Series Fix a whole host of nvmem registration/cleanup issues | expand

Message

Russell King (Oracle) Jan. 3, 2023, 4:58 p.m. UTC
Hi,

This series fixes a whole host of nvmem registration/error cleanup
issues that have been identified by both Hector and myself. It is a
substantial rework of my original patch fixing the first problem.

The first most obvious problem is the race between nvmem registration
and use, which leads to sporadic failures of drivers to probe at boot
time.

While fixing this, it has been noticed that a recent fix to check the
return value of dev_set_name() introduced a new bug where wp_gpio was
not being put in that newly introduced error path.
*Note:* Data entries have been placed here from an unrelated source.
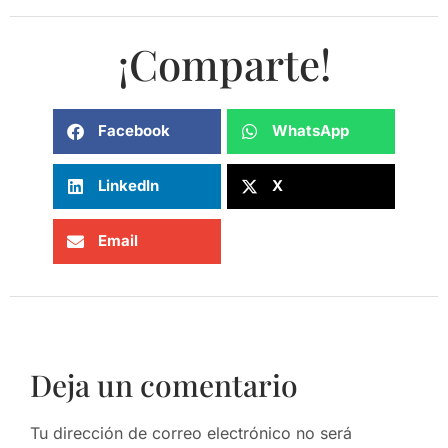
¡Comparte!
Facebook
WhatsApp
LinkedIn
X
Email
Deja un comentario
Tu dirección de correo electrónico no será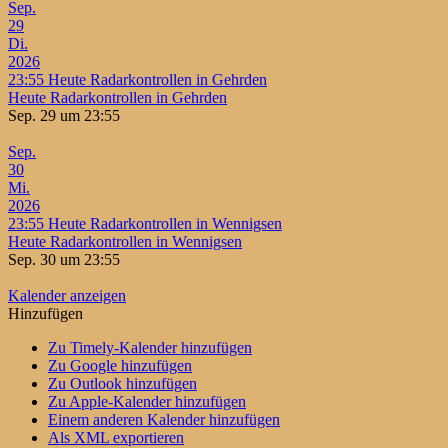
Sep.
29
Di.
2026
23:55
Heute Radarkontrollen in Gehrden
Heute Radarkontrollen in Gehrden
Sep. 29 um 23:55
Sep.
30
Mi.
2026
23:55
Heute Radarkontrollen in Wennigsen
Heute Radarkontrollen in Wennigsen
Sep. 30 um 23:55
Kalender anzeigen
Hinzufügen
Zu Timely-Kalender hinzufügen
Zu Google hinzufügen
Zu Outlook hinzufügen
Zu Apple-Kalender hinzufügen
Einem anderen Kalender hinzufügen
Als XML exportieren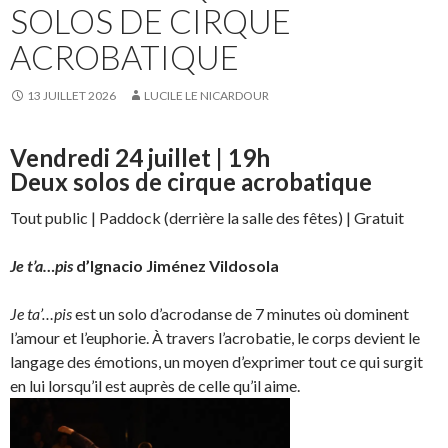
SOLOS DE CIRQUE
ACROBATIQUE
13 JUILLET 2026
LUCILE LE NICARDOUR
Vendredi 24 juillet | 19h
Deux solos de cirque acrobatique
Tout public | Paddock (derrière la salle des fêtes) | Gratuit
Je t’a…pis
d’Ignacio Jiménez Vildosola
Je ta’…pis
est un solo d’acrodanse de 7 minutes où dominent
l’amour et l’euphorie. À travers l’acrobatie, le corps devient le
langage des émotions, un moyen d’exprimer tout ce qui surgit
en lui lorsqu’il est auprès de celle qu’il aime.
Then there's a fix for a previous fix which itself purports to fix
another bug, but results in the allocated ID being leaked. Fix for a
fix for a fix is not good!

Then there's an error in the docbook documentation for wp_gpio (it's
listed as wp-gpio instead) but as nothing seems to set wp_gpio, we
might as well get rid of it - which also solves the issue that we
call gpiod_put() on this whether we own it or not.

Lastly, there's a fix for yet another spurious white-space in this
code, one of what seems to be a long history of past white-space
fixes.

These patches have been individually build-tested in the order of
posting, but not run-time tested except for the entire series.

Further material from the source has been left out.